College Corner, OH – (1837 – present farming and stagecoach stop town)
Classification: small town
Location: Israel Township Preble County and Oxford Township, Bulter County – On US Route 27 at the intersection of Jones Rd
Gideon Sears Howe (1799-1875) and Sarah (McClay) Howe (1808-1883) purchased a section of land on US Route 27 from Miami University in Oxford in 1832 and built a stagecoach stop with a tavern and inn. They platted College Corner in 1837 and sold the tavern in 1840. Successive owners continued similar operations into the 1970s. The building was added to the National Register of Historic Places in 1976. It’s currently listed on airbnb.com for overnight stays. College Corner was never a large town, but the strategic location on the border with Indiana has always kept it intact. The current population is around 400 residents.
Hueston Woods Covered bridge on Camden College Corner Road was constructed in 2012. It’s 108 feet long and spans Four Mile Creek. This late 1800s wooden replica replaced an aging iron bridge that was built in 1929.The wide road lanes and tall roof clearance accommodate most automobile traffic while pedestrian sidewalks on each side grant access to cross the creek or hang out for a moment to enjoy the view. There’s also a nice picnic area on the east side of the bridge and Hueston Woods State Park offers many activities such as camping, hiking, golfing, and mountain biking.
Fairhaven, OH – (early 1800s – present farming and stagecoach stop town with no growth)
Classification: small town
Location: Israel Township, Preble County – On SR 177 at the intersection of Israel – Somers Rd
Fairhaven became a town sometime around 1833 when its post office was established. Construction of the Bunker Hill House on SR 177 took place from 1834 – 1838. It was a stagecoach stop on the Hamilton, Fairhaven, & Richmond Turnpike. The massive building served as a hotel and had a tavern until 1858 when a railroad was built through Camden which took travelers past Fairhaven. In 1862 the Bunker Hill House expanded again with a general store.
Local resident and freed slave Gabriel Smith was a member of the Friends Of Freedom Society and helped runaway slaves escape from the south during the Civil War. He lived at the Bunker Hill House for a while and hid slaves in his room under a stairway next to the servants quarters. Gabriel was reportedly buried in Fairhaven Cemetery on Israel – Somers Rd. The Bunker Hill House was listed on the National Register of Historic Places in 2001 and is described by Ohio Historical Marker #3 – 68 in its side yard.

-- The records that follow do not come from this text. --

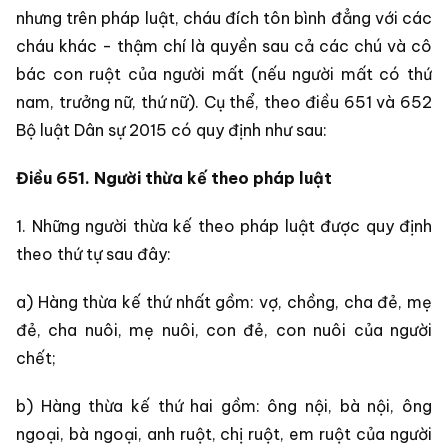
nhưng trên pháp luật, cháu đích tôn bình đẳng với các
cháu khác - thậm chí là quyền sau cả các chú và cô
bác con ruột của người mất (nếu người mất có thứ
nam, trưởng nữ, thứ nữ). Cụ thể, theo điều 651 và 652
Bộ luật Dân sự 2015 có quy định như sau:
Điều 651. Người thừa kế theo pháp luật
1. Những người thừa kế theo pháp luật được quy định
theo thứ tự sau đây:
a) Hàng thừa kế thứ nhất gồm: vợ, chồng, cha đẻ, mẹ
đẻ, cha nuôi, mẹ nuôi, con đẻ, con nuôi của người
chết;
b) Hàng thừa kế thứ hai gồm: ông nội, bà nội, ông
ngoại, bà ngoại, anh ruột, chị ruột, em ruột của người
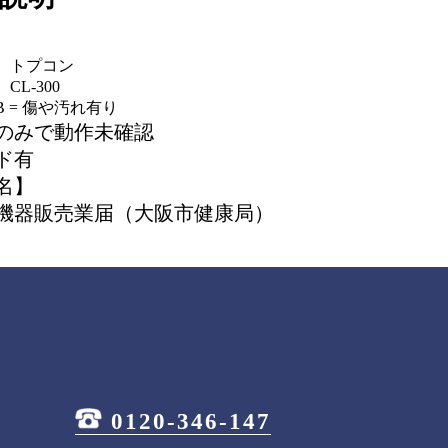
】トプコン
L-300
 = 傷や汚れ有り
のみで動作未確認
ド有
名】
機器販売業届（大阪市健康局）
0120-346-147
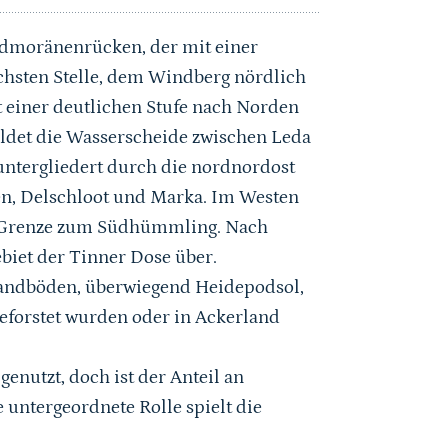
ndmoränenrücken, der mit einer
öchsten Stelle, dem Windberg nördlich
it einer deutlichen Stufe nach Norden
ldet die Wasserscheide zwischen Leda
ntergliedert durch die nordnordost
en, Delschloot und Marka. Im Westen
e Grenze zum Südhümmling. Nach
biet der Tinner Dose über.
andböden, überwiegend Heidepodsol,
eforstet wurden oder in Ackerland
nutzt, doch ist der Anteil an
 untergeordnete Rolle spielt die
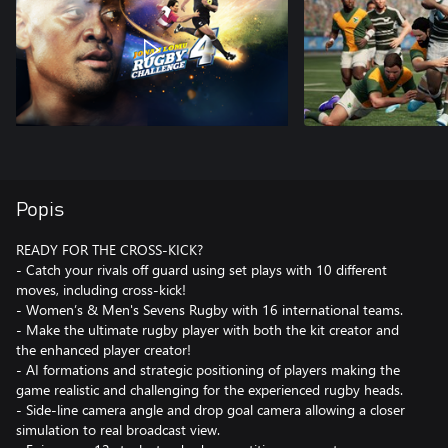
Popis
READY FOR THE CROSS-KICK?
- Catch your rivals off guard using set plays with 10 different
moves, including cross-kick!
- Women’s & Men's Sevens Rugby with 16 international teams.
- Make the ultimate rugby player with both the kit creator and
the enhanced player creator!
- AI formations and strategic positioning of players making the
game realistic and challenging for the experienced rugby heads.
- Side-line camera angle and drop goal camera allowing a closer
simulation to real broadcast view.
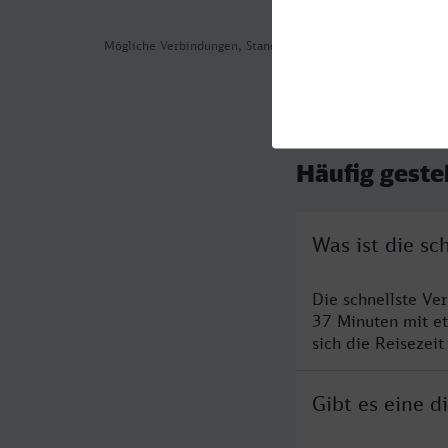
Mögliche Verbindungen, Stand: 2026-08-06 07:50
Häufig geste
Was ist die sc
Die schnellste Ve
37 Minuten mit e
sich die Reisezeit
Gibt es eine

The general store closed in the early 1900s and the town lost its post office in 1932. There are also several other old buildings and residences in the area. Harshman Covered Bridge was built in 1894 on Concord – Fairhaven Rd about 4 miles north of town. Its 109 feet long and spans Four Mile Creek. Fairhaven’s population was 273 in 1895. It’s probably smaller than that today and wasn’t included in the 2010 census.
Wheatville, OH – (mid-1800’s – present farming and mill town with less residents than in the past)
Classification: small town
Location: Lanier Township, Preble County – On SR 122 at the intersection of Quaker Trace Rd (County Rd 65)
Wheatville was settled in 1807 by Henry Eikenberry (1771 – 1828) and Mary (Landis) Eikenberry (1772 – 1858). They had 6 kids in Virginia and a seventh child was born in Preble County shortly after they moved there. Wheatville – Eikenberry Cemetery, where most of the Eikenberry family was buried, is on Quaker Trace Rd. There are also several abandoned schools in the area. School #7 is a couple miles north on Halderman Rd, another one is to the east on SR 503, an Andrews Schoolhouse is southwest of town on Aukerman Creek Rd. Wheatville was named after the flour mills that were its major source of income in the 1800s. The town had a post office from 1853-1857.